Start from a clean state, create a virtual environment, and install dependencies:

```bash
rm -rf results/
python3 -m venv .venv
.venv/bin/pip install --upgrade pip
.venv/bin/pip install -r requirements.txt
```

Verify all packages are installed:

```bash
.venv/bin/python -c "import torch, numpy, scipy, matplotlib; print('All imports OK')"
```

Expected output: `All imports OK`

Optional reproducibility check (records versions in your run metadata):

```bash
.venv/bin/python -c "import platform, torch, numpy; print(platform.python_version(), torch.__version__, numpy.__version__)"
```

## Step 2: Run Unit Tests

Verify modules work correctly:

```bash
.venv/bin/python -m pytest tests/ -v
```

Expected: All tests pass (exit code 0). You should see output like `X passed` where X >= 15.
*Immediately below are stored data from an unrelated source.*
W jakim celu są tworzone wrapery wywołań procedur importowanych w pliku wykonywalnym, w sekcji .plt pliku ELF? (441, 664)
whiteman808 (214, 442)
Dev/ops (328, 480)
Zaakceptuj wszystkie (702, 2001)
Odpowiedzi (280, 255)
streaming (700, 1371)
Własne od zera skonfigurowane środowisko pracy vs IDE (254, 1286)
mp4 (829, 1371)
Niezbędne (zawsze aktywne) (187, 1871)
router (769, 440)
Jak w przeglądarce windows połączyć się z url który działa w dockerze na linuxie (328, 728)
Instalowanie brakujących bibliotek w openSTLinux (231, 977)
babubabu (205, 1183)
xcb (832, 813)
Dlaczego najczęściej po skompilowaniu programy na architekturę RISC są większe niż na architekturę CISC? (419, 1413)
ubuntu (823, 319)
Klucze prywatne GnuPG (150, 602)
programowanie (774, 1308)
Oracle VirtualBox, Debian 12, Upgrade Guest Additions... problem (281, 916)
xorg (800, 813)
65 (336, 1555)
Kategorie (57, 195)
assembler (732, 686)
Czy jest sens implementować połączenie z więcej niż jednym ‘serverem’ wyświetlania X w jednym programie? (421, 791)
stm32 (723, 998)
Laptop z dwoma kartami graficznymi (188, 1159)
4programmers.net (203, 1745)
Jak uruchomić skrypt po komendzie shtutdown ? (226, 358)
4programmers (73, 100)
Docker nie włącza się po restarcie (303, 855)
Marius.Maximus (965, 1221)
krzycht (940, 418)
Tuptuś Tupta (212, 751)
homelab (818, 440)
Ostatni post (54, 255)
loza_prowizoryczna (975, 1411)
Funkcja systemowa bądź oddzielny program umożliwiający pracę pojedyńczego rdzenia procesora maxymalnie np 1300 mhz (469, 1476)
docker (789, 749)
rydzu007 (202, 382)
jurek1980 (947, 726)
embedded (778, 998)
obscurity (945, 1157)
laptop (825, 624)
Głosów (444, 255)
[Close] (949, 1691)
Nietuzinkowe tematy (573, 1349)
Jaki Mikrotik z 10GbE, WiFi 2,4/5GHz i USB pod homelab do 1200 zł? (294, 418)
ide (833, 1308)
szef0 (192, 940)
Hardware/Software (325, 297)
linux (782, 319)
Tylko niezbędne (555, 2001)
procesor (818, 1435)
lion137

## Step 3: Run the Experiment

Execute the full optimizer sweep:

```bash
.venv/bin/python run.py
```

Expected: Script prints progress for each of 36 runs and exits with code 0. Creates four output files in `results/`:
- `sweep_results.json` — raw data for all 36 runs with per-epoch metrics
- `grokking_heatmap.png` — heatmap showing delayed grokking/direct generalization/memorization/failure per config
- `training_curves.png` — representative train/test accuracy curves
- `report.md` — Markdown summary with outcome counts, grokking delays, and Wilson 95% confidence intervals

Progress output looks like:
```
[1/36] sgd lr=0.1 wd=0.0 ...
        -> failure (train=0.025, test=0.002) [8s elapsed]
...
[36/36] adamw lr=0.01 wd=0.1 ...
        -> grokking (train=1.000, test=1.000) [240s elapsed]
Sweep complete: 36 runs in 240s
```

If execution is interrupted, rerun the same command (`.venv/bin/python run.py`). Sweep execution is resumable and reuses cached completed configurations.

## Step 4: Validate Results

Check all outputs were produced correctly:

```bash
.venv/bin/python validate.py
```

Expected: Prints metadata summary, outcome distribution, and `Validation passed.`

## Step 5: Review the Report

Read the generated summary:

```bash
cat results/report.md
```

The report contains:
- Experimental setup (prime, model, split, hyperparameters)
- Outcome summary table per optimizer (grokking/direct generalization/memorization/failure counts)
- Grokking delay statistics (logged epochs from memorization to delayed generalization)
- Detailed per-run results table
- Key findings

## How to Extend

- **Add an optimizer:** Add a branch to `make_optimizer()` in `src/train.py` and append the name to `OPTIMIZERS` in `src/sweep.py`.
- **Change the task:** Modify `generate_all_pairs()` in `src/data.py` (e.g., multiplication mod p).
- **Change the model:** Modify `ModularMLP` in `src/model.py` (e.g., add layers, change dimensions).
- **Add hyperparameters:** Extend `LEARNING_RATES` or `WEIGHT_DECAYS` in `src/sweep.py`.
- **Increase epochs:** Change `MAX_EPOCHS` in `src/sweep.py` (may increase runtime).